• Problem statement:
Copy out the data exactly, leaving the pictures behind.

• Stored entries:
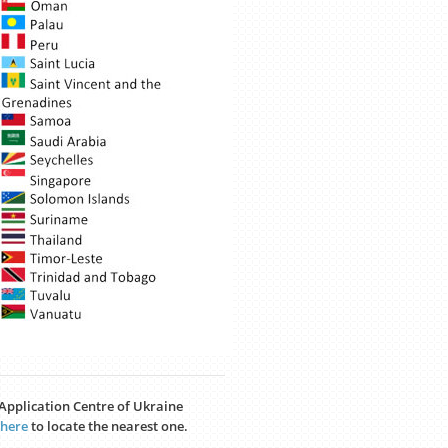
a Application Centre of Ukraine
here
to locate the nearest one.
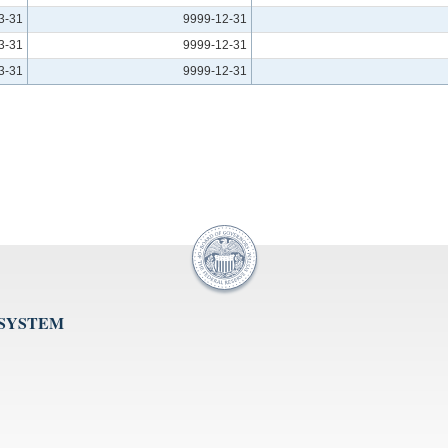
3-31
9999-12-31
3-31
9999-12-31
3-31
9999-12-31
 SYSTEM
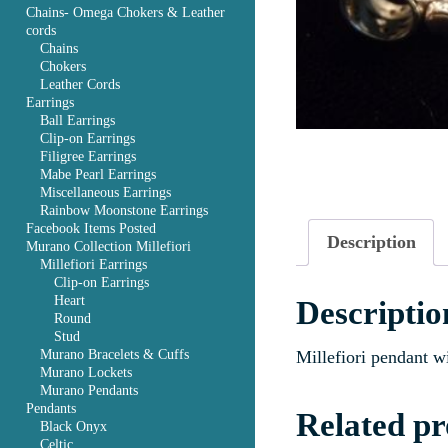
Chains- Omega Chokers & Leather
cords
Chains
Chokers
Leather Cords
Earrings
Ball Earrings
Clip-on Earrings
Filigree Earrings
Mabe Pearl Earrings
Miscellaneous Earrings
Rainbow Moonstone Earrings
Facebook Items Posted
Description
Murano Collection Millefiori
Millefiori Earrings
Clip-on Earrings
Heart
Descriptio
Round
Stud
Murano Bracelets & Cuffs
Millefiori pendant w
Murano Lockets
Murano Pendants
Pendants
Related pr
Black Onyx
Celtic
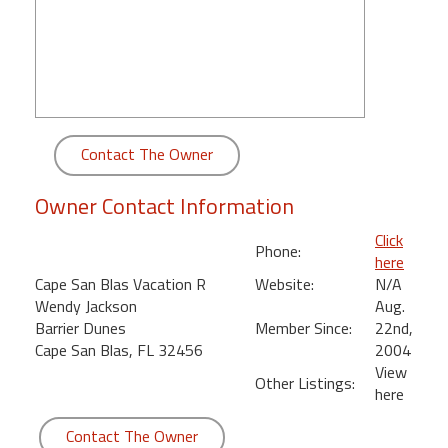
round
Kamaole
Beach
Royale
-
Contact The Owner
Maui
3
Bedroom
Owner Contact Information
-
Click
Kihei
Phone:
here
Cape San Blas Vacation R
Website:
N/A
Wendy Jackson
Aug.
Barrier Dunes
Member Since:
22nd,
Cape San Blas, FL 32456
2004
View
Other Listings:
here
Contact The Owner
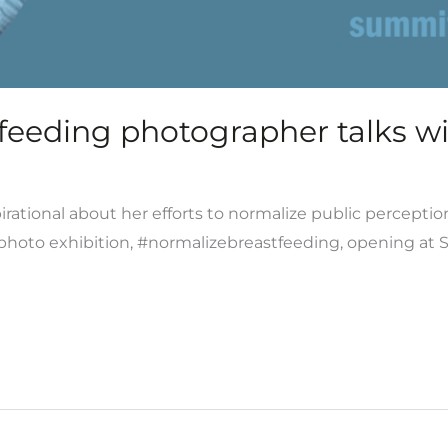
eeding photographer talks wit
rational about her efforts to normalize public perceptio
t photo exhibition, #normalizebreastfeeding, opening at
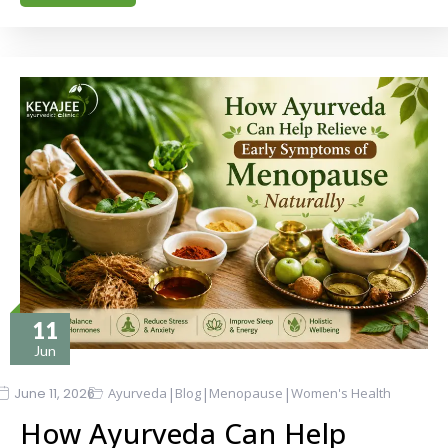
11
Jun
|
|
|
June 11, 2026
Ayurveda
Blog
Menopause
Women's Health
How Ayurveda Can Help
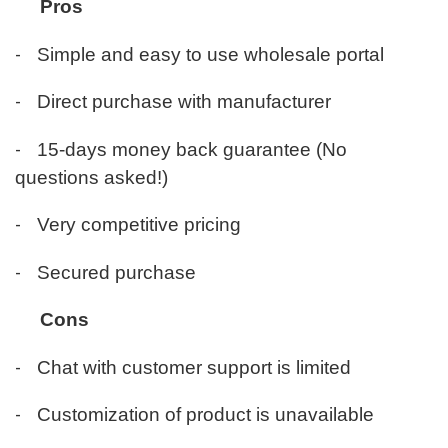
Pros
-
Simple and easy to use wholesale portal
-
Direct purchase with manufacturer
-
15-days money back guarantee (No
questions asked!)
-
Very competitive pricing
-
Secured purchase
Cons
-
Chat with customer support is limited
-
Customization of product is unavailable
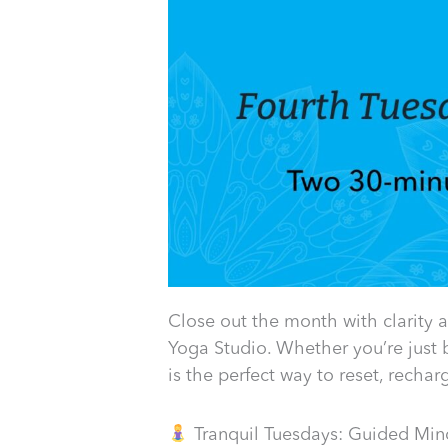
Close out the month with clarity 
Yoga Studio. Whether you’re just 
is the perfect way to reset, recha
Tranquil Tuesdays: Guided Mind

• Your response:
a Application Centre of Ukraine
here
to locate the nearest one.
3-31
9999-12-31
3-31
9999-12-31
3-31
9999-12-31
 SYSTEM
Chains- Omega Chokers & Leather
cords
Chains
Chokers
Leather Cords
Earrings
Ball Earrings
Clip-on Earrings
Filigree Earrings
Mabe Pearl Earrings
Miscellaneous Earrings
Rainbow Moonstone Earrings
Facebook Items Posted
Description
Murano Collection Millefiori
Millefiori Earrings
Clip-on Earrings
Heart
Descriptio
Round
Stud
Murano Bracelets & Cuffs
Millefiori pendant w
Murano Lockets
Murano Pendants
Pendants
Related pr
Black Onyx
Celtic
round
Kamaole
Beach
Royale
-
Contact The Owner
Maui
3
Bedroom
Owner Contact Information
-
Click
Kihei
Phone:
here
Cape San Blas Vacation R
Website:
N/A
Wendy Jackson
Aug.
Barrier Dunes
Member Since:
22nd,
Cape San Blas, FL 32456
2004
View
Other Listings:
here
Contact The Owner
eeding photographer talks wit
rational about her efforts to normalize public perceptio
t photo exhibition, #normalizebreastfeeding, opening at
11
Jun
|
|
|
June 11, 2026
Ayurveda
Blog
Menopause
Women's Health
How Ayurveda Can Help
Pros
-
Simple and easy to use wholesale portal
-
Direct purchase with manufacturer
-
15-days money back guarantee (No
questions asked!)
-
Very competitive pricing
-
Secured purchase
Cons
-
Chat with customer support is limited
-
Customization of product is unavailable
Close out the month with clarity 
Yoga Studio. Whether you’re just 
is the perfect way to reset, recha
Tranquil Tuesdays: Guided Mind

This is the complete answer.